Determine if something already exists that fits the requirements. Look at competitors or similar solutions. Uncover the details not mentioned in the core requirements. These uncovered details could be a blocker for the solution, or could potentially open the door for better, more valuable features.
- Develop an initial prototype
Prototype the features that are important and have high impact. This depends on the goal of the prototype. If complicated features with unknown possibilities exist, then tackle these first. If there are many simple features, try to simulate an experience across all these features without delving into the complexity in each.
- Evaluate and review the prototype
You should review the developed prototype with the target user group and relevant stakeholders. Some prototypes could even be released to production for evaluation.

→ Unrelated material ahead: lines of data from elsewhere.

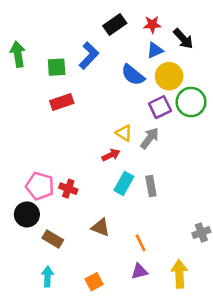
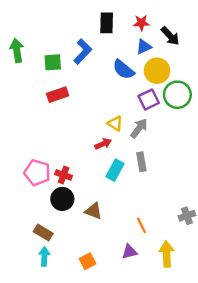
black rectangle: (115, 24) -> (107, 23), turned -54
gray rectangle: (151, 186) -> (141, 162), moved
black circle: (27, 214) -> (62, 199), moved
brown rectangle: (53, 239) -> (43, 233), moved
orange line: (141, 243) -> (141, 225), moved

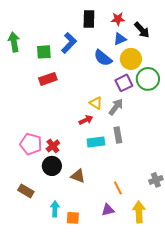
cyan rectangle: (115, 170) -> (96, 142), turned 54
red cross: (64, 175) -> (53, 146), turned 32
brown rectangle: (43, 233) -> (26, 191), moved
cyan arrow: (44, 256) -> (55, 209), moved
orange square: (87, 261) -> (73, 218), turned 32

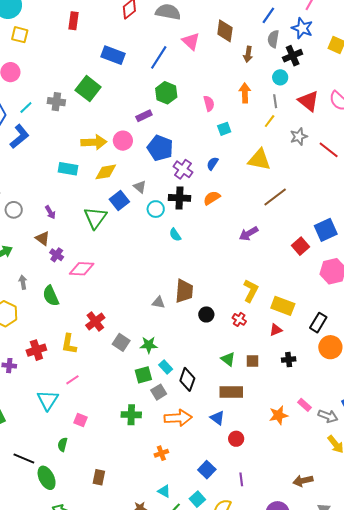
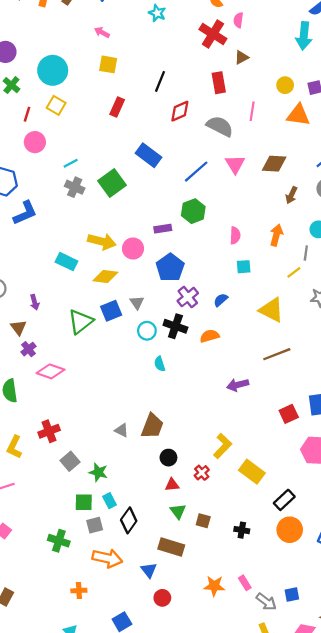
brown diamond: (225, 31) -> (274, 164), turned 70
cyan line: (26, 107) -> (71, 163), moved
red triangle: (276, 330) -> (172, 485), moved

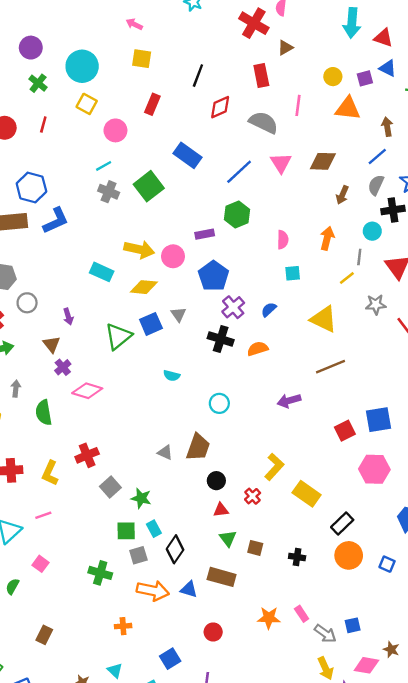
red line: (27, 114) -> (43, 125), moved
pink circle: (35, 142) -> (115, 130), moved
cyan circle: (147, 331) -> (219, 403), moved
cyan semicircle: (160, 364) -> (172, 376), moved, turned -56
blue triangle: (149, 570) -> (189, 589), moved, turned -35

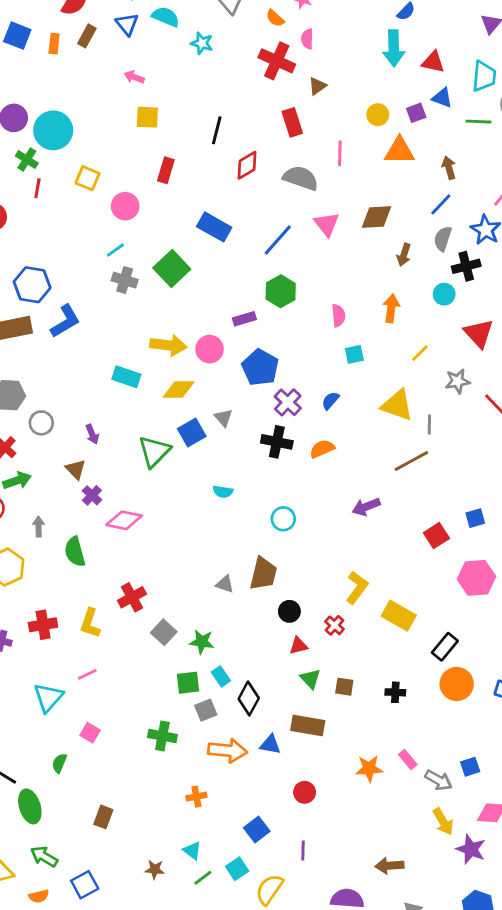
cyan circle: (82, 66) -> (53, 130), moved
red line: (43, 125) -> (37, 188), moved
gray line: (359, 257) -> (429, 425), moved
blue square: (379, 420) -> (475, 518), size x0.6

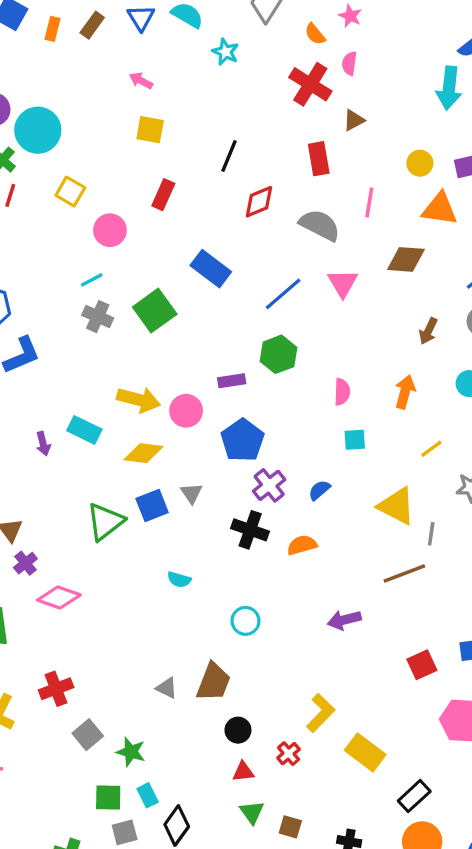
brown diamond: (376, 217) -> (406, 259), moved
purple arrow: (92, 434) -> (43, 444), moved

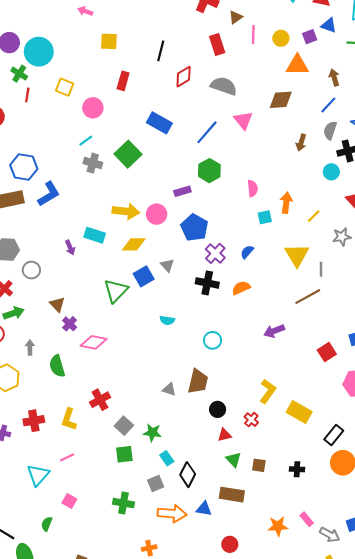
pink arrow: (141, 81) -> (85, 11), moved
pink line: (369, 203) -> (253, 35), moved
orange arrow: (405, 392) -> (286, 203), moved
yellow triangle: (397, 506) -> (297, 255), turned 40
green square: (108, 797) -> (124, 454), moved

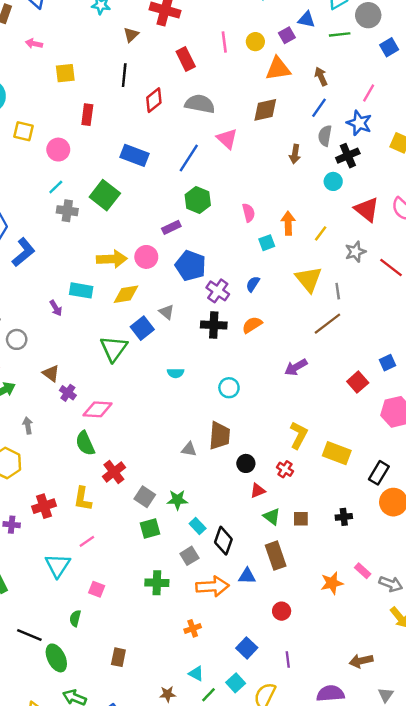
brown triangle: (236, 17) -> (131, 35), moved
green semicircle: (57, 366) -> (85, 443), moved
brown rectangle: (232, 495) -> (276, 556), turned 70

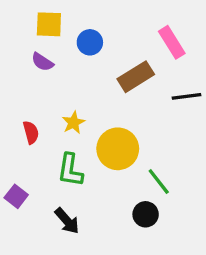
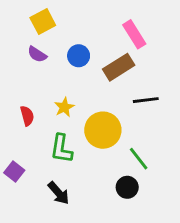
yellow square: (49, 24) -> (43, 21), turned -30
blue circle: (90, 42) -> (79, 56), moved
pink rectangle: (172, 42) -> (134, 34), moved
black line: (187, 96) -> (146, 100), moved

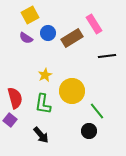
blue circle: (79, 56) -> (48, 33), moved
brown rectangle: (119, 67) -> (72, 38), moved
black line: (146, 100) -> (107, 56), moved
red semicircle: (27, 116) -> (15, 98), moved, size x1.5

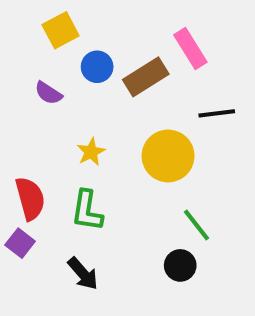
purple semicircle: (26, 38) -> (48, 93), moved
yellow circle: (72, 91) -> (168, 156), moved

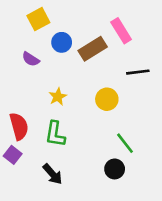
yellow circle: (168, 156) -> (107, 99), size x0.7

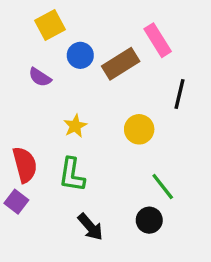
black line: (138, 72) -> (179, 94), turned -70
black arrow: (53, 174) -> (90, 227), moved

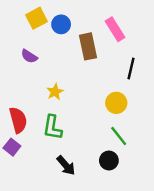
blue circle: (80, 55) -> (61, 24), moved
brown rectangle: (121, 64) -> (88, 46), turned -70
yellow circle: (139, 129) -> (116, 103), moved

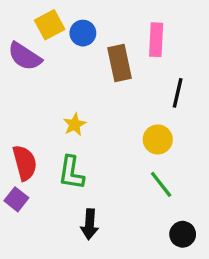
pink rectangle: (115, 29) -> (156, 40), turned 35
purple semicircle: (29, 56) -> (25, 56), moved, size x1.5
black circle: (109, 161) -> (183, 234), moved
black arrow: (66, 165) -> (90, 224), turned 45

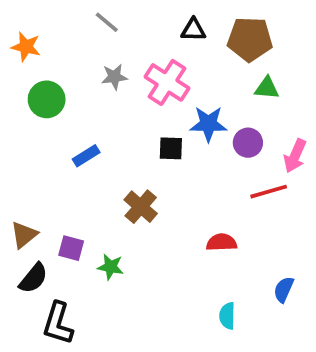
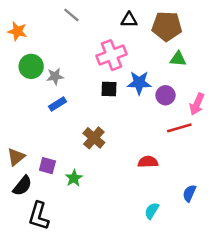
gray star: (114, 77) -> (55, 76), moved
pink cross: (167, 82) -> (112, 55), turned 36
black square: (171, 148) -> (109, 89), moved
green star: (111, 267) -> (74, 178), turned 30
cyan semicircle: (227, 316) -> (152, 211), turned 30

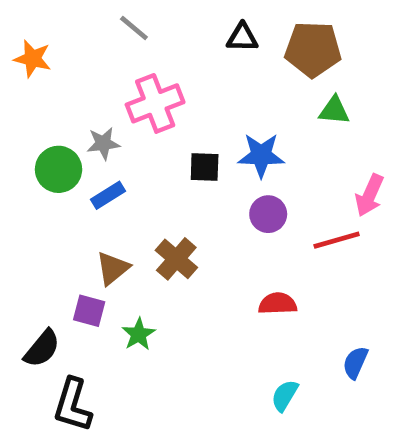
pink cross: (112, 55) -> (155, 103), moved
green circle: (31, 66) -> (59, 169), moved
purple circle: (166, 95) -> (268, 214), moved
brown triangle: (16, 157) -> (113, 268), moved

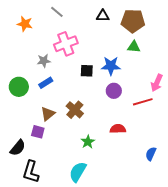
orange star: (33, 59) -> (25, 24), moved
green triangle: (334, 110) -> (134, 47), moved
green circle: (59, 169) -> (19, 87), moved
green star: (139, 334) -> (88, 142), moved
cyan semicircle: (285, 396) -> (78, 172), moved, size x1.5

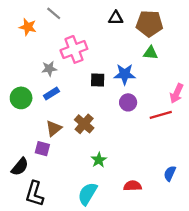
gray line: (57, 12) -> (54, 13), moved
red semicircle: (118, 129) -> (133, 186), moved

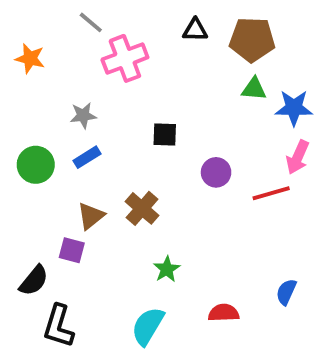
orange star: (28, 27) -> (30, 58), moved
pink cross: (74, 49) -> (125, 58), moved
blue star: (125, 74) -> (294, 108), moved

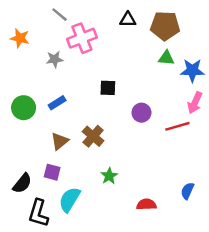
gray star: (83, 115) -> (55, 59), moved
purple square: (72, 250) -> (52, 172), moved
cyan semicircle: (148, 326) -> (69, 200), moved

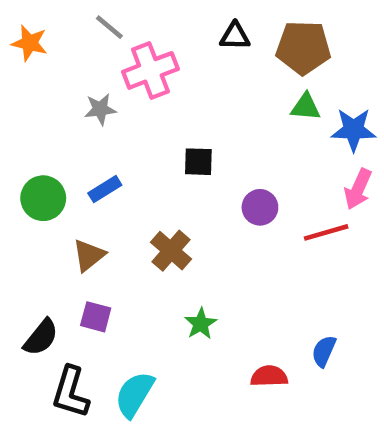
orange star: (20, 38) -> (30, 43), moved
brown triangle: (60, 141) -> (89, 255), moved
blue semicircle: (187, 191) -> (324, 351), moved
cyan semicircle: (69, 200) -> (134, 394), moved

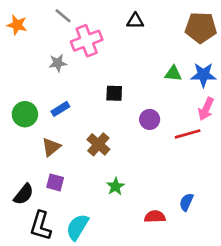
brown pentagon: (303, 48) -> (201, 28), moved
green triangle: (306, 107) -> (173, 74), moved

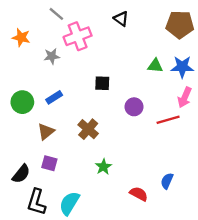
black triangle: (135, 21) -> (121, 19), turned 35
orange star: (17, 25) -> (21, 37), moved
red semicircle: (155, 217) -> (139, 194), turned 30

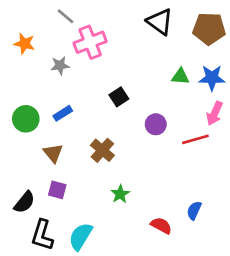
black triangle: (121, 19) -> (160, 22), moved, size x1.5
black square: (102, 83) -> (119, 97), turned -35
brown triangle: (46, 132) -> (53, 153), turned -30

The performance of the features and usability should be evaluated and measured both quantitatively and qualitatively. This means that you gain some knowledge from measurable numbers, and other info from human intuition and observation.
- Revise and Enhance the Prototype
After reviewing the feedback from the prototype, you gather information. Then you can make enhancements and changes.
If unknowns still exist, repeat the above process. In fact, even with solutions in production, this process can be harnessed to test new ideas for the solution.
Advantages of prototyping
- Reduced time and costs
By exploring the requirements and constraints, we can better estimate the upcoming effort.
- Improved and increased user involvement
User involvement is important. Prototypes clear up misconceptions and expectations, and they assist in gathering user feedback from early stages of development.
- Quality assurance
Realize oversights, additional requirements, and constraints.
Without being brave enough to explore the crazy ideas, an organization can easily stagnate.